"There are so many children in some parts of town that we've nicknamed them 'China Town' or 'Ghetto'," said Abdou Issa, a Niamey taxi driver.
On a more serious note, a demographer and economist from the population ministry, Bassirou Garba, explained that the government's plan is to bring the number of children per woman down to five by 2015.
It intends to achieve this by promoting family planning and aims to have 11 percent of women using some form of contraception by 2015.
One major obstacle to the promotion of family planning is that 59 percent of all mariages in Niger involve girls under the age of 15, Garba said.
Another of the government's aims is to bring this percentage down to 11.
Together these measures should enable the government to get demographic growth down to 2.2 per cent annually, according to official projections.
To succeed, the government will have to overcome serious resistance from Islamic clerics opposed to contraception and from traditionalists who favour early mariage, UN sources say.
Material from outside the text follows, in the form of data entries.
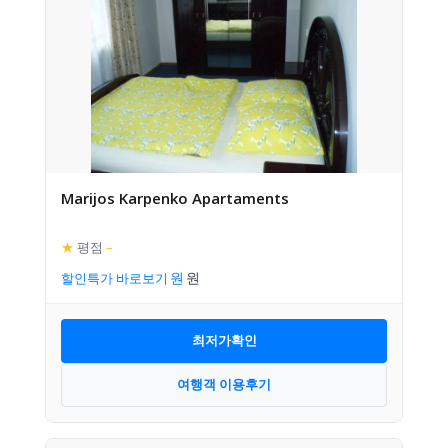
Marijos Karpenko Apartaments
★
평점
–
할인특가 바로보기
최저가확인
여행객 이용후기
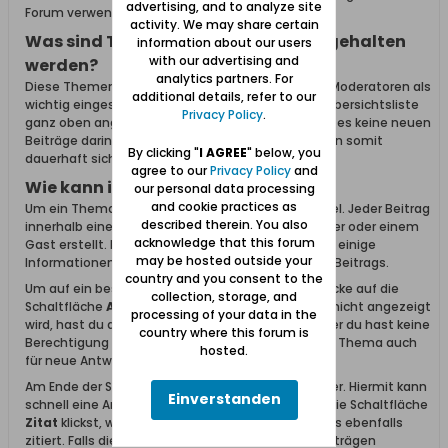
advertising, and to analyze site
Forum verwendet.
activity. We may share certain
Was sind Themen, welche oben festgehalten
information about our users
with our advertising and
werden?
analytics partners. For
Diese Themen wurden von Administratoren oder Moderatoren als
additional details, refer to our
wichtig eingestuft. Diese Themen werden in der Übersichtsliste
Privacy Policy
.
ganz oben angezeigt und bleiben auch dort wenn es keine neuen
Beiträge darin gibt. Wichtige Informationen bleiben somit
By clicking "
I AGREE
" below, you
dauerhaft sichtbar und zugänglich.
agree to our
Privacy Policy
and
Wie kann ich Themen lesen?
our personal data processing
and cookie practices as
Um ein Thema zu lesen, klicke einfach auf den Titel. Jeder Beitrag
described therein. You also
innerhalb eines Themas wurde von einem Benutzer oder einem
acknowledge that this forum
Gast erstellt. Links neben dem Beitrag findet man einige
may be hosted outside your
Informationen zum Ersteller des entsprechenden Beitrags.
country and you consent to the
Um auf ein bestehendes Thema zu antworten, klicke auf die
collection, storage, and
Schaltfläche
Antworten
. Falls diese Schaltfläche nicht angezeigt
processing of your data in the
wird, hast du dich entweder nicht angemeldet oder du hast keine
country where this forum is
Berechtigung zum Antworten. Alternativ kann das Thema auch
hosted.
für neue Antworten geschlossen sein.
Am Ende der Seite befindet sich ein Antwortfenster. Hiermit kann
Einverstanden
schnell eine Antwort erstellt werden. Falls du auf die Schaltfläche
Zitat
klickst, wird der Inhalt des vorherigen Beitrags ebenfalls
zitiert. Falls die Schaltfläche
Zitat
in mehreren Beiträgen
With World Bank and UN funding, Niger has started an awareness campaign to sensitise the population to the dangers of the demographic bomb.
Teams made up of traditional chiefs, religious leaders, demographers, economists and leaders of women's groups are criss-crossing the country to talk to villagers and persuade them of the need to change both their views and their behaviour.
Radio and television advertisements reinforce the same message.
All that is very new in this country where virtually the entire population is Muslim and where radical Islamic clerics oppose the government's message on contraception, a practice they see as the "Satanic work of the West".
To combat poverty in Niger, there is no point in pouring billions of dollars into so-called development projects unless measures are first taken to ensure economic growth can keep pace with population growth, one UN expert said.